ガソリン価格にも表れてますが、石油が値上がりしています。原因のひとつは中国の石油消費です。去年から日本の消費量を超え、輸入依存も30パーセントを上回っています。急増する石油消費という問題からか、中国が日本南西端近く、日中の中間線ぎりぎり5kmのところで、5月27日、海底油田の採掘をはじめました。
これまで、日本領海内でも勝手な調査船活動をつづけ、いまに試掘そして油田建設までおこないかねない、と言われてました。ついにそれが現実になりつつあるわけです。

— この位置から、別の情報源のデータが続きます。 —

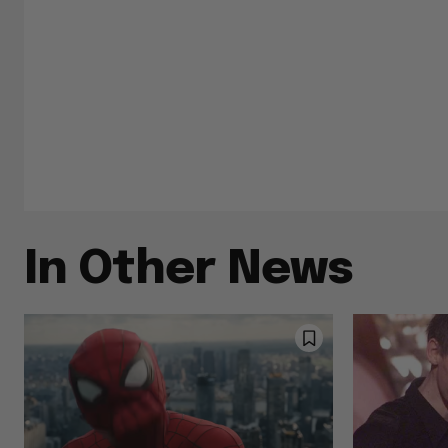
In Other News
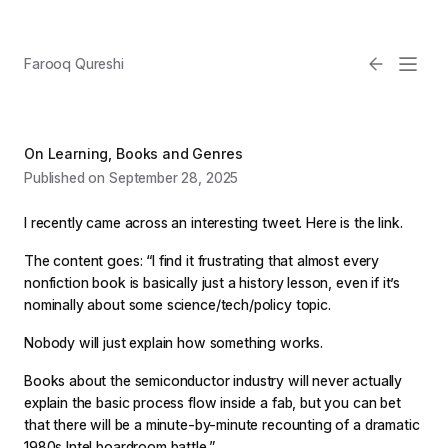
Farooq Qureshi
On Learning, Books and Genres
Published on September 28, 2025
I recently came across an interesting tweet. Here is the link.
The content goes: “I find it frustrating that almost every
nonfiction book is basically just a history lesson, even if it’s
Email
nominally about some science/tech/policy topic.
Nobody will just explain how something works.
Light
Books about the semiconductor industry will never actually
explain the basic process flow inside a fab, but you can bet
that there will be a minute-by-minute recounting of a dramatic
1980s Intel boardroom battle.”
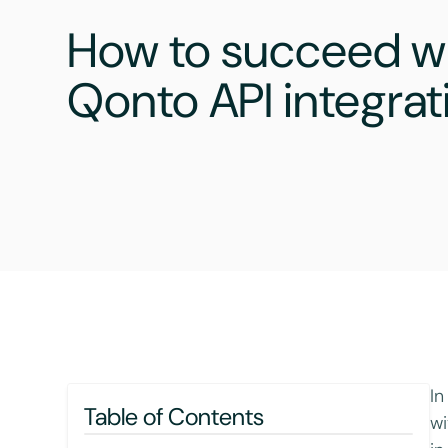
How to succeed wi
Qonto API integrat
In
Table of Contents
wi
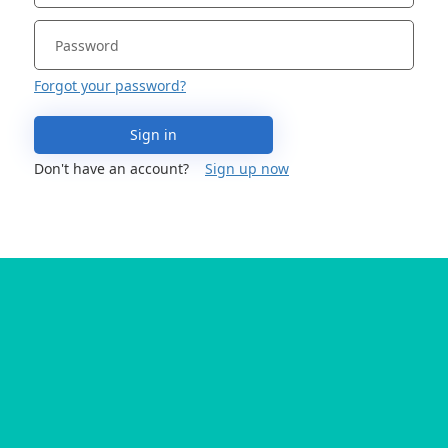
Forgot your password?
Sign in
Don't have an account?
Sign up now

油田の埋蔵量は日本側に多く、ぎりぎりの境界線で中国が採掘すれば、結果日本側の原油を採っていくことになります。日本政府は現在も、日本の石油企業による日本領海内の採掘を許可せず、まともな調査さえしていない。国の財産を奪われてもなすがままで、権利を主張さえしない。かつての瀋陽、日本領事館事件での事なかれ主義を思い出します。三月には、尖閣諸島魚釣島への中国人による不法上陸もありました。中国が尖閣諸島の領有権を急に主張しだしたのは、国連の調査で尖閣近海に大量の油田があると知って後1971年から。一方、日本の南方、小笠原諸島、沖の鳥島あたりでも、中国の不法調査船は頻繁に活動。ここ西太平洋では、資源だけでなく軍事が目的ですでに潜水艦もたびたび航行しています。

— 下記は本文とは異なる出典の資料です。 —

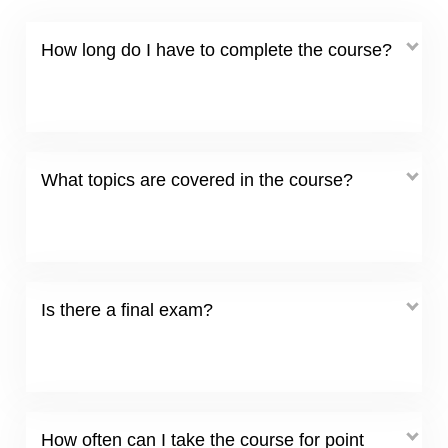
How long do I have to complete the course?
What topics are covered in the course?
Is there a final exam?
How often can I take the course for point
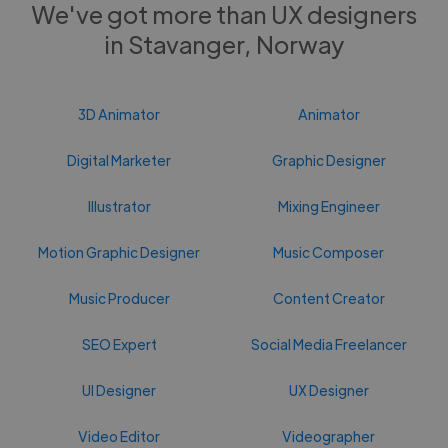
We've got more than UX designers
in Stavanger, Norway
3D Animator
Animator
Digital Marketer
Graphic Designer
Illustrator
Mixing Engineer
Motion Graphic Designer
Music Composer
Music Producer
Content Creator
SEO Expert
Social Media Freelancer
UI Designer
UX Designer
Video Editor
Videographer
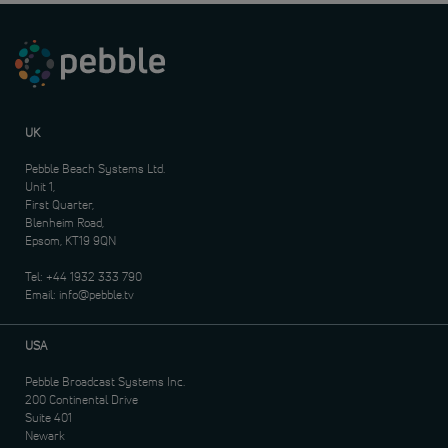
UK
Pebble Beach Systems Ltd.
Unit 1,
First Quarter,
Blenheim Road,
Epsom, KT19 9QN
Tel:
+44 1932 333 790
Email:
info@pebble.tv
USA
Pebble Broadcast Systems Inc.
200 Continental Drive
Suite 401
Newark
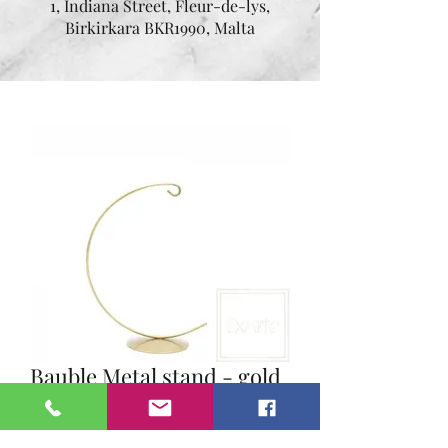
1, Indiana Street, Fleur-de-lys,
Birkirkara BKR1990, Malta
Bauble Metal stand - gold
- height 14 cm small
Price
€10.00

ちかいうちに、ミサイル搭載の原子力潜水艦を航行させるのが狙いだといわれて、そのためか、沖ノ鳥島を、島ではなく岩だ、といいだして、日本の領域をせばめようとしています。スプラトリー諸島では、ベトナム、フィリピンなどが同じように中国ともめてますが、それらの国の対応と比べても、日本のなされるがままは異常としかいえません。このままだと、十年後、日中関係はどんな状態になっているだろうか。